Olhei para o Elemental na porta que fingia tanta inocência quanto ela e de relance jurei ter visto Auryn corar. Foi quando Oliver abriu finalmente os olhos que percebi a posição comprometedora que nós estávamos. Era estranho o quão drasticamente minha vida mudou. Se eu ainda estivesse no castelo e alguém me visse assim, eu estaria casando em uma semana no mínimo, mas aqui... ninguém além de mim ligava. Ou talvez Oliver também. Eles nos viam assim e ainda faziam piada. Eu não sabia o quão bom era ser livre. O quão bom era poder errar ou experimentar e saber que o máximo que ia acontecer era ter que escutar algumas — muitas — piadas. Mesmo assim, eu me afastei por impulso, só que dessa vez Oliver não me soltou. Seus braços se tencionaram minimamente para me manter no lugar e depois relaxaram novamente.

— Como você está, Calynn? — Auryn perguntou, mas ela estava séria agora. — Viemos checar ontem a noite, mas já estava dormindo.

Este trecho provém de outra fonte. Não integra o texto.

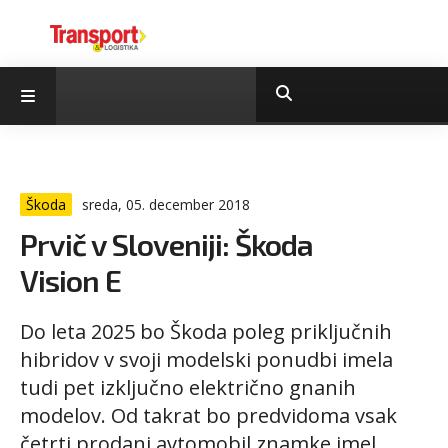
Škoda
sreda, 05. december 2018
Prvič v Sloveniji: Škoda
Vision E
Do leta 2025 bo Škoda poleg priključnih
hibridov v svoji modelski ponudbi imela
tudi pet izključno električno gnanih
modelov. Od takrat bo predvidoma vsak
četrti prodani avtomobil znamke imel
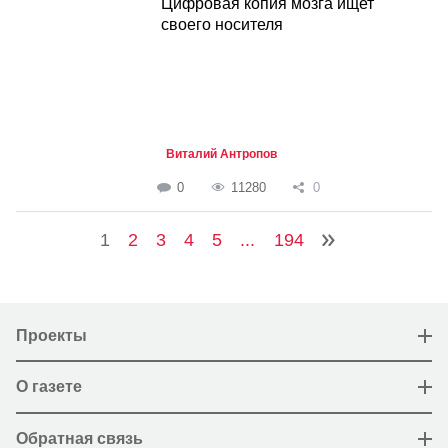
Цифровая копия мозга ищет
своего носителя
Виталий Антропов
0
11280
0
1
2
3
4
5
...
194
Проекты
О газете
Обратная связь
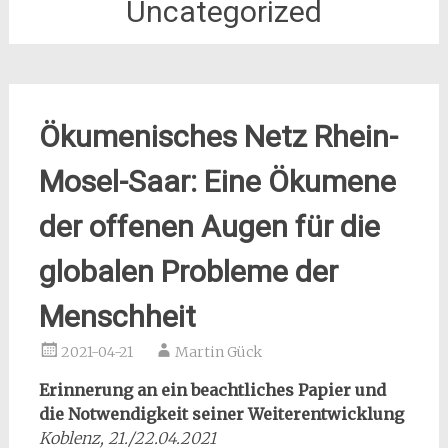
Uncategorized
Ökumenisches Netz Rhein-
Mosel-Saar: Eine Ökumene
der offenen Augen für die
globalen Probleme der
Menschheit
2021-04-21
Martin Gück
Erinnerung an ein beachtliches Papier und
die Notwendigkeit seiner Weiterentwicklung
Koblenz, 21./22.04.2021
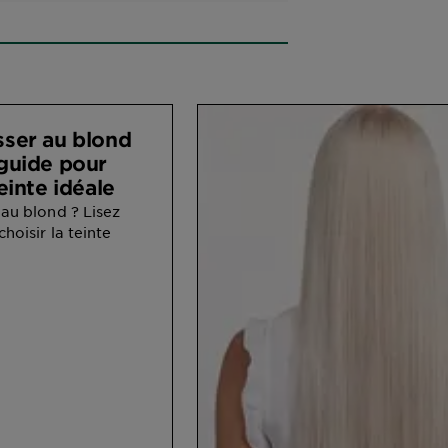
sser au blond
 guide pour
teinte idéale
 au blond ? Lisez
hoisir la teinte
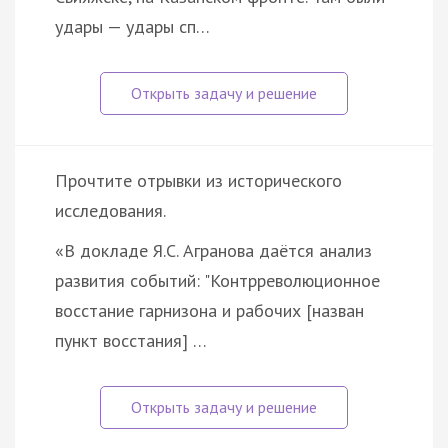
удары — удары сп…
Прочтите отрывки из исторического
исследования.
«В докладе Я.С. Агранова даётся анализ
развития событий: "Контрреволюционное
восстание гарнизона и рабочих [назван
пункт восстания] …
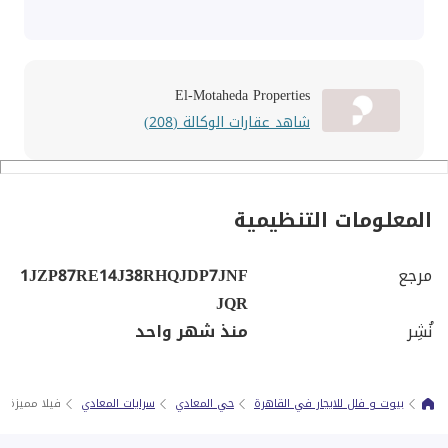
El-Motaheda Properties
شاهد عقارات الوكالة (208)
المعلومات التنظيمية
مرجع
1JZP87RE14J38RHQJDP7JNF
JQR
نُشِر
منذ شهر واحد
بيوت و فلل للايجار في القاهرة
حي المعادي
سرايات المعادي
فيلا مميزة في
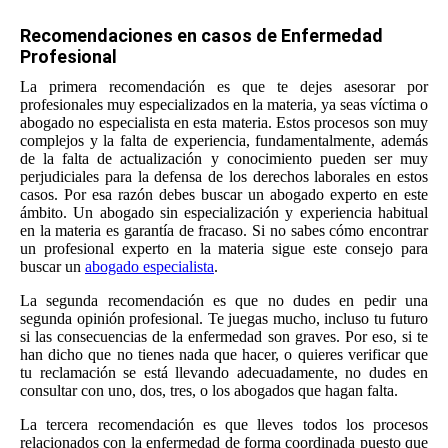
Recomendaciones en casos de Enfermedad
Profesional
La primera recomendación es que te dejes asesorar por
profesionales muy especializados en la materia, ya seas víctima o
abogado no especialista en esta materia. Estos procesos son muy
complejos y la falta de experiencia, fundamentalmente, además
de la falta de actualización y conocimiento pueden ser muy
perjudiciales para la defensa de los derechos laborales en estos
casos. Por esa razón debes buscar un abogado experto en este
ámbito. Un abogado sin especialización y experiencia habitual
en la materia es garantía de fracaso. Si no sabes cómo encontrar
un profesional experto en la materia sigue este consejo para
buscar un
abogado especialista
.
La segunda recomendación es que no dudes en pedir una
segunda opinión profesional. Te juegas mucho, incluso tu futuro
si las consecuencias de la enfermedad son graves. Por eso, si te
han dicho que no tienes nada que hacer, o quieres verificar que
tu reclamación se está llevando adecuadamente, no dudes en
consultar con uno, dos, tres, o los abogados que hagan falta.
La tercera recomendación es que lleves todos los procesos
relacionados con la enfermedad de forma coordinada puesto que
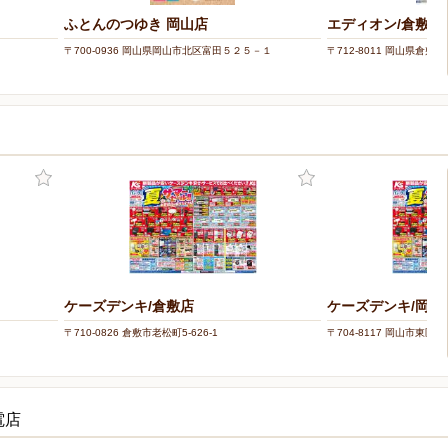
ふとんのつゆき 岡山店
エディオン/倉敷南
〒700-0936 岡山県岡山市北区富田５２５－１
〒712-8011 岡山県倉敷市
ケーズデンキ/倉敷店
ケーズデンキ/岡山
〒710-0826 倉敷市老松町5-626-1
〒704-8117 岡山市東区西
電店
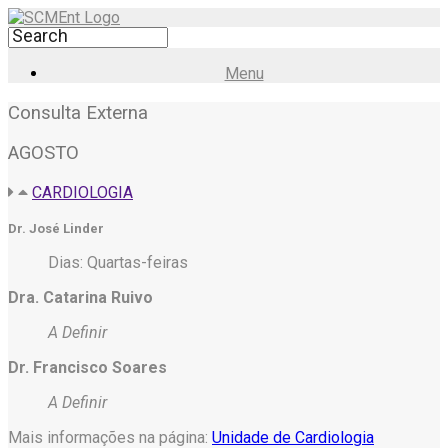
Menu
Consulta Externa
AGOSTO
CARDIOLOGIA
Dr. José Linder
Dias: Quartas-feiras
Dra. Catarina Ruivo
A Definir
Dr. Francisco Soares
A Definir
Mais informações na página:
Unidade de Cardiologia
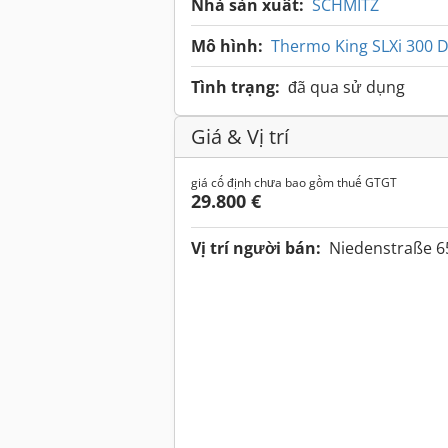
Nhà sản xuất:
SCHMITZ
Mô hình:
Thermo King SLXi 300 
Tình trạng:
đã qua sử dụng
Giá & Vị trí
giá cố định chưa bao gồm thuế GTGT
29.800 €
Vị trí người bán:
Niedenstraße 6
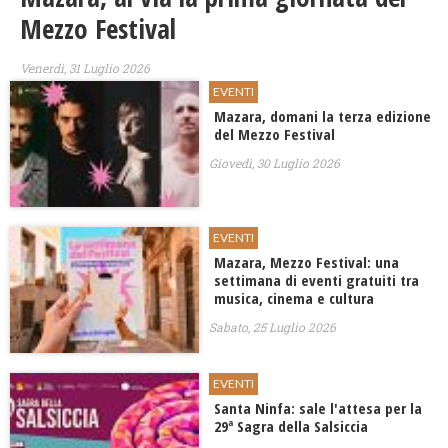
Mezzo Festival
Venerdì, 31 Luglio 2026
EVENTI
Mazara, domani la terza edizione
del Mezzo Festival
Giovedì, 30 Luglio 2026
EVENTI
Mazara, Mezzo Festival: una
settimana di eventi gratuiti tra
musica, cinema e cultura
Sabato, 25 Luglio 2026
EVENTI
Santa Ninfa: sale l'attesa per la
29ª Sagra della Salsiccia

Eu me dei cinco segundos para analisar minha situação e cheguei a conclusão que estava ótima. Minha cabeça latejava quase imperceptivelmente e as costas, por mais que eu levasse uma pontada a cada respiração, não me deixavam indisposta de nenhum jeito.

— Estou bem, obrigada — Eu sorri levemente.

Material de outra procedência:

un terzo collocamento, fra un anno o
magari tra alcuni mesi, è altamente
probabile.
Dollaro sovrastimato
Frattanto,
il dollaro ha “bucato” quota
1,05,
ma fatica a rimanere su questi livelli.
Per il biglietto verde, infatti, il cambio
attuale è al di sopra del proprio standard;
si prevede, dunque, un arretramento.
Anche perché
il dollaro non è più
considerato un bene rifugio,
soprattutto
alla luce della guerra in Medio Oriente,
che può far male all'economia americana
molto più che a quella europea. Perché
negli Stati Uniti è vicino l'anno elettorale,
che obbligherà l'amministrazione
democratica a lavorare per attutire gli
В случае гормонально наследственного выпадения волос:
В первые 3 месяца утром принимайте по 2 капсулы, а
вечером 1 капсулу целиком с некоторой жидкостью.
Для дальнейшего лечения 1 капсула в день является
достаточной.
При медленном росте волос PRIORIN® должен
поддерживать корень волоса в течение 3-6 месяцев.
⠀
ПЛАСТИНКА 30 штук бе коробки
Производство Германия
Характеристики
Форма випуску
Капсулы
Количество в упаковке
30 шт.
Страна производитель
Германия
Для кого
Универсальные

— Que bom — Auryn falou e eu vi que ela falava com sinceridade.

Auryn parecia usar uma máscara constantemente e, às vezes, quando queria, parecia tirar a máscara por meros segundos e mostrar o que realmente sentia. Ela fez isso agora mesmo, mas em um segundos aquela máscara de sarcasmo e arrogância estava de volta.

— Ótimo! — A menina de cabelos brilhantes falou. — Pois estamos morrendo de fome e como ninguém topou roubar o dinheiro em cima do balcão da cozinha, nós tivemos que vir aqui pedir permissão para o dono da casa para comprar comida.